Extracted page text data =
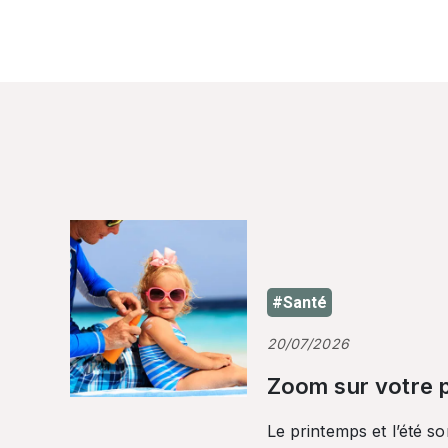
#Santé
20/07/2026
Zoom sur votre p
Le printemps et l’été so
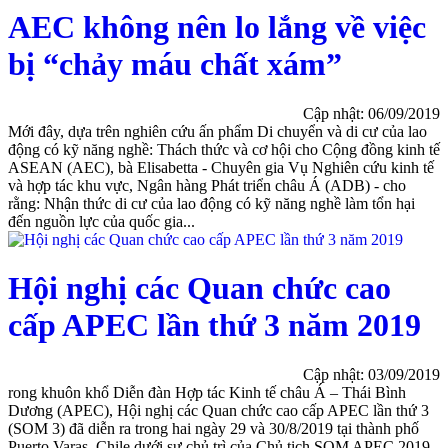
AEC không nên lo lắng về việc
bị “chảy máu chất xám”
Cập nhật: 06/09/2019
Mới đây, dựa trên nghiên cứu ấn phẩm Di chuyển và di cư của lao
động có kỹ năng nghề: Thách thức và cơ hội cho Cộng đồng kinh tế
ASEAN (AEC), bà Elisabetta - Chuyên gia Vụ Nghiên cứu kinh tế
và hợp tác khu vực, Ngân hàng Phát triển châu Á (ADB) - cho
rằng: Nhận thức di cư của lao động có kỹ năng nghề làm tổn hại
đến nguồn lực của quốc gia...
Hội nghị các Quan chức cao
cấp APEC lần thứ 3 năm 2019
Cập nhật: 03/09/2019
rong khuôn khổ Diễn đàn Hợp tác Kinh tế châu Á – Thái Bình
Dương (APEC), Hội nghị các Quan chức cao cấp APEC lần thứ 3
(SOM 3) đã diễn ra trong hai ngày 29 và 30/8/2019 tại thành phố
Puerto Varas, Chile dưới sự chủ trì của Chủ tịch SOM APEC 2019,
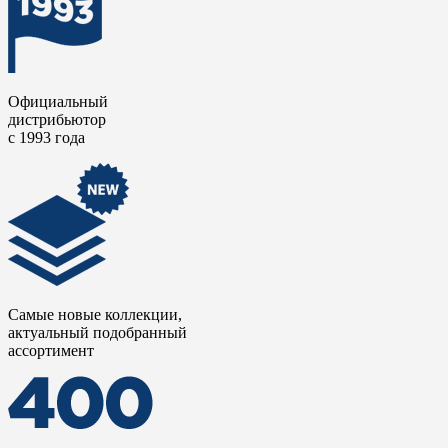
Официальный
дистрибьютор
с 1993 года
Самые новые коллекции,
актуальный подобранный
ассортимент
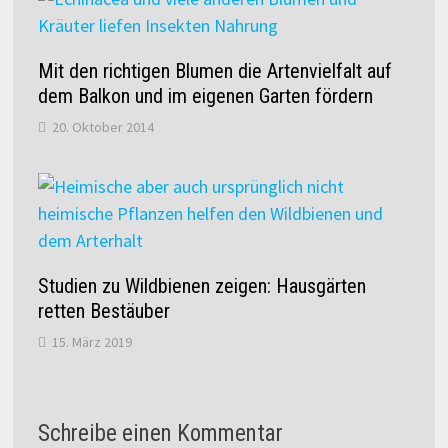
Mit den richtigen Blumen die Artenvielfalt auf
dem Balkon und im eigenen Garten fördern
20. Oktober 2014
Studien zu Wildbienen zeigen: Hausgärten
retten Bestäuber
15. März 2019
Schreibe einen Kommentar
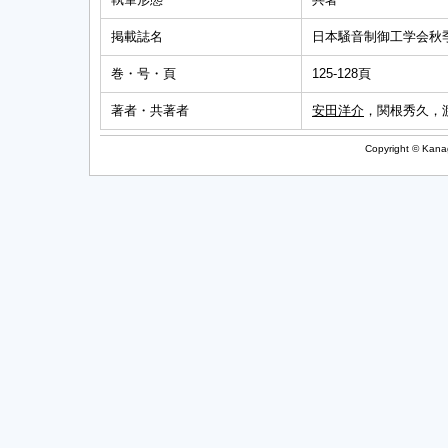
掲載誌名
日本騒音制御工学会秋
巻・号・頁
125-128頁
著者・共著者
安田洋介
，関根秀久，
Copyright © Kanag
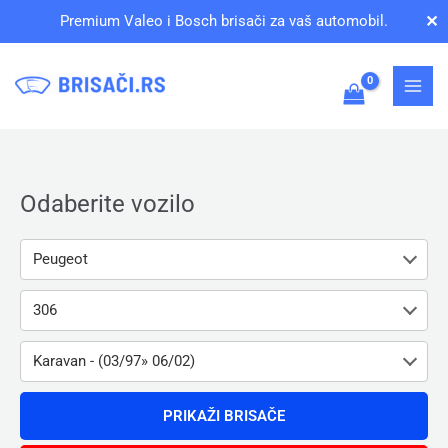
Pređi
✕
Premium Valeo i Bosch brisači za vaš automobil.
na
sadržaj
Odaberite vozilo
Peugeot
306
Karavan - (03/97» 06/02)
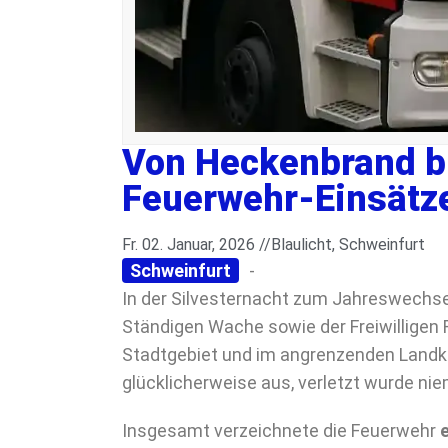
Von Heckenbrand bi
Feuerwehr-Einsätz
Fr. 02. Januar, 2026 //
Blaulicht
,
Schweinfurt
Schweinfurt
-
In der Silvesternacht zum Jahreswechse
Ständigen Wache sowie der Freiwilligen
Stadtgebiet und im angrenzenden Landk
glücklicherweise aus, verletzt wurde ni
Insgesamt verzeichnete die Feuerwehr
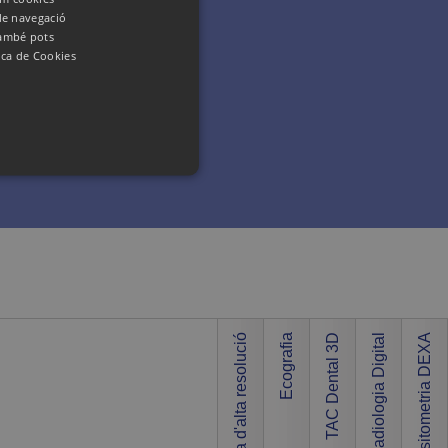
 de navegació
també pots
ica de Cookies
 gestió de comptes. El lloc web no
Mamografia d'alta resolució
Ecografia
TAC Dental 3D
Radiologia Digital
Densitometria DEXA
dar les preferències de
el bàner Cookie-Script.com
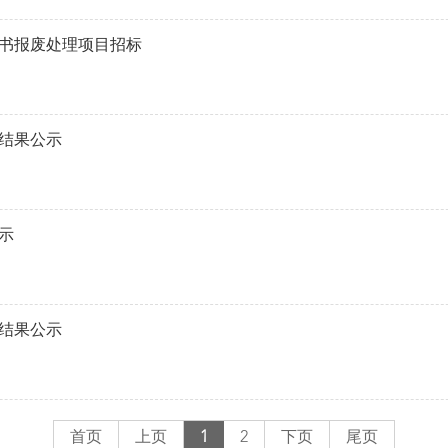
书报废处理项目招标
标结果公示
示
标结果公示
首页
上页
1
2
下页
尾页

Try it =
For each line above that carries the word "nhật", copy it out.

Answer space =
Cập nhật: 06/09/2019
Cập nhật: 03/09/2019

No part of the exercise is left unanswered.